Oh, by the way, I can tell you first hand that emotional longer affairs are VERY VERY VERY painful. My H has had longer term of both EA and PA. VERY VERY painful. I wouldn't in anyway try to minimize a one night stand, but trust me, knowing that the person you are closest too has shared their emotional closeness with someone else is awful.


----------



## PlainJoe (Jan 11, 2010)

stillINshock said:


> Oh, by the way, I can tell you first hand that emotional longer affairs are VERY VERY VERY painful. My H has had longer term of both EA and PA. VERY VERY painful. I wouldn't in anyway try to minimize a one night stand, but trust me, knowing that the person you are closest too has shared their emotional closeness with someone else is awful.


True.
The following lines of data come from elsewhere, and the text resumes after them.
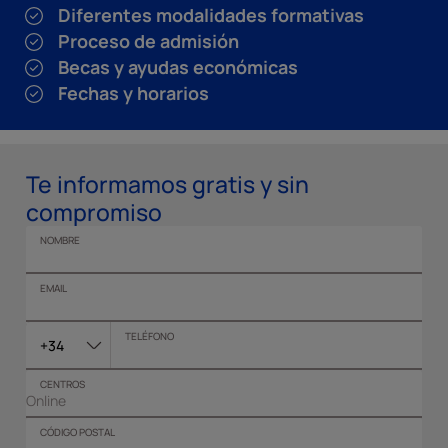
Diferentes modalidades formativas
Proceso de admisión
Becas y ayudas económicas
Fechas y horarios
Te informamos gratis y sin
compromiso
NOMBRE
EMAIL
TELÉFONO
+34
CENTROS
CÓDIGO POSTAL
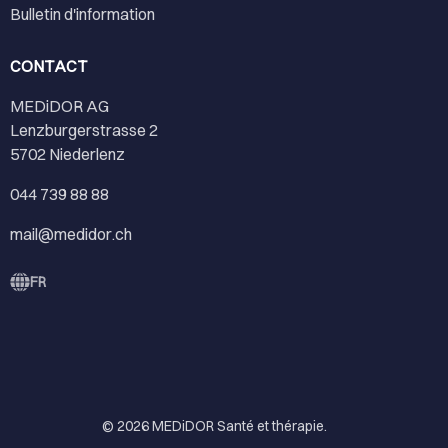
Bulletin d'information
CONTACT
MEDiDOR AG
Lenzburgerstrasse 2
5702 Niederlenz
044 739 88 88
mail@medidor.ch
FR
© 2026
MEDiDOR Santé et thérapie
.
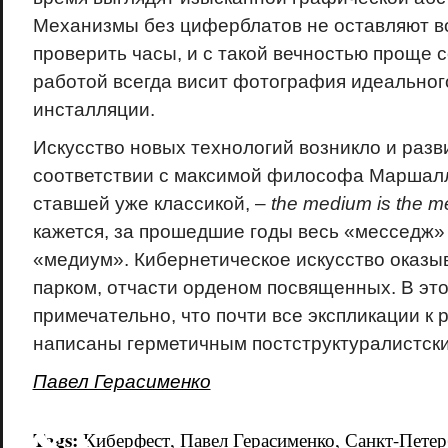
Механизмы без циферблатов не оставляют 
проверить часы, и с такой вечностью проще с
работой всегда висит фотография идеальног
инсталляции.
Искусство новых технологий возникло и разв
соответствии с максимой философа Маршал
ставшей уже классикой, –
the
medium
is
the
m
кажется, за прошедшие годы весь «месседж» 
«медиум». Кибернетическое искусство оказыв
парком, отчасти орденом посвященных. В эт
примечательно, что почти все экспликации к 
написаны герметичным постструктуралистски
Павел Герасименко
18+
Tags:
Киберфест
,
Павел Герасименко
,
Санкт-Петер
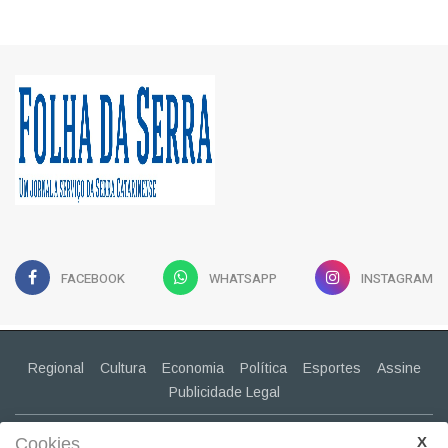
FACEBOOK
WHATSAPP
INSTAGRAM
Regional
Cultura
Economia
Política
Esportes
Assine
Publicidade Legal
CONTATO
(49) 99943-2030
Cookies.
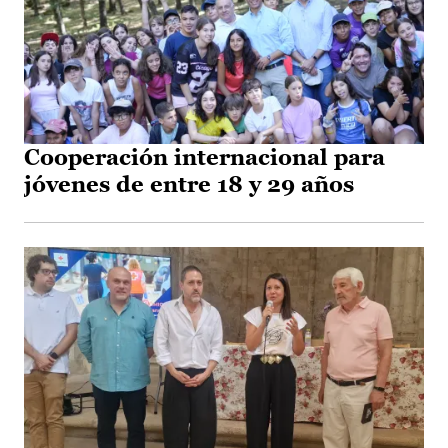
Cooperación internacional para
jóvenes de entre 18 y 29 años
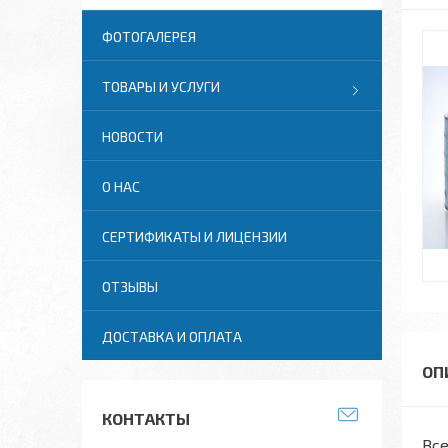
ФОТОГАЛЕРЕЯ
ТОВАРЫ И УСЛУГИ
НОВОСТИ
О НАС
СЕРТИФИКАТЫ И ЛИЦЕНЗИИ
ОТЗЫВЫ
ДОСТАВКА И ОПЛАТА
КОНТАКТЫ
Все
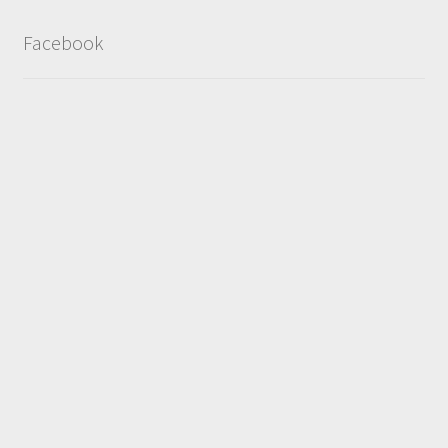
Facebook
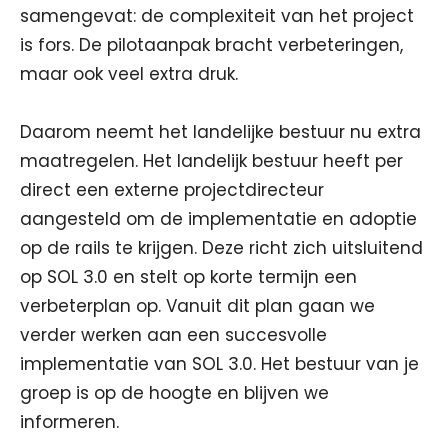
samengevat: de complexiteit van het project
is fors. De pilotaanpak bracht verbeteringen,
maar ook veel extra druk.
Daarom neemt het landelijke bestuur nu extra
maatregelen. Het landelijk bestuur heeft per
direct een externe projectdirecteur
aangesteld om de implementatie en adoptie
op de rails te krijgen. Deze richt zich uitsluitend
op SOL 3.0 en stelt op korte termijn een
verbeterplan op. Vanuit dit plan gaan we
verder werken aan een succesvolle
implementatie van SOL 3.0. Het bestuur van je
groep is op de hoogte en blijven we
informeren.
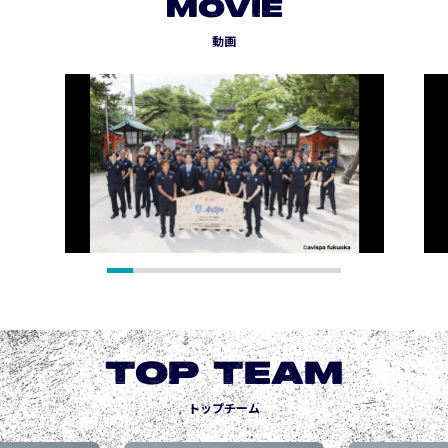
MOVIE
動画
TOP TEAM
トップチーム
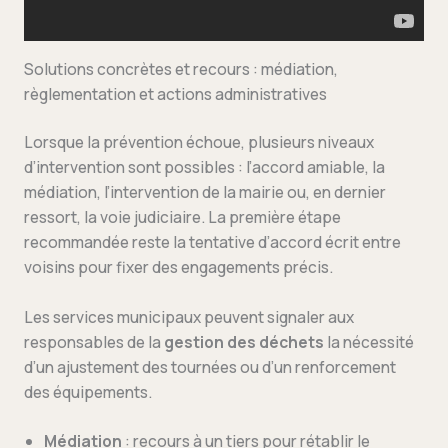
Solutions concrètes et recours : médiation,
règlementation et actions administratives
Lorsque la prévention échoue, plusieurs niveaux
d’intervention sont possibles : l’accord amiable, la
médiation, l’intervention de la mairie ou, en dernier
ressort, la voie judiciaire. La première étape
recommandée reste la tentative d’accord écrit entre
voisins pour fixer des engagements précis.
Les services municipaux peuvent signaler aux
responsables de la
gestion des déchets
la nécessité
d’un ajustement des tournées ou d’un renforcement
des équipements.
Médiation
: recours à un tiers pour rétablir le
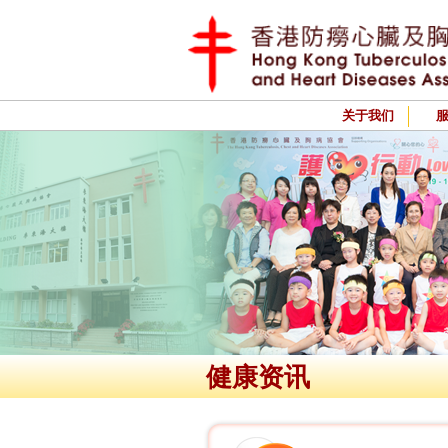
关于我们
健康资讯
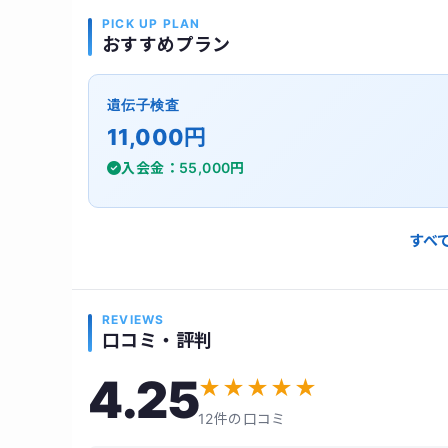
PICK UP PLAN
おすすめプラン
遺伝子検査
11,000円
入会金：55,000円
すべ
REVIEWS
口コミ・評判
4.25
★
★
★
★
★
12件の口コミ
What bothers me with one night stands is that it did not take much effort on the other guy to get it going with my wife. It just proves that when I'm not there, she can do it at a drop of a hat, and still be nice and sweet to me when I see her. It bothers me everytime she's not with me...
_Posted via Mobile Device_


----------



## kalaina (Mar 29, 2010)

I am dealing with the one - one night stand. That is bad enough. I know you want someone to give you the straight answer of yes you should stay - or no you should go...no one will. 

I think that is the hardest part. You are in love but angry, so you don't know what to do or believe. Personally after the first one, it has been almost unbearably hard. However, she dumped two on you at one time. 

So, I don't know, I hope you can make a decision and stick to it. Think about yourself, and your strength. Good luck and remember your didn't deserve it.


----------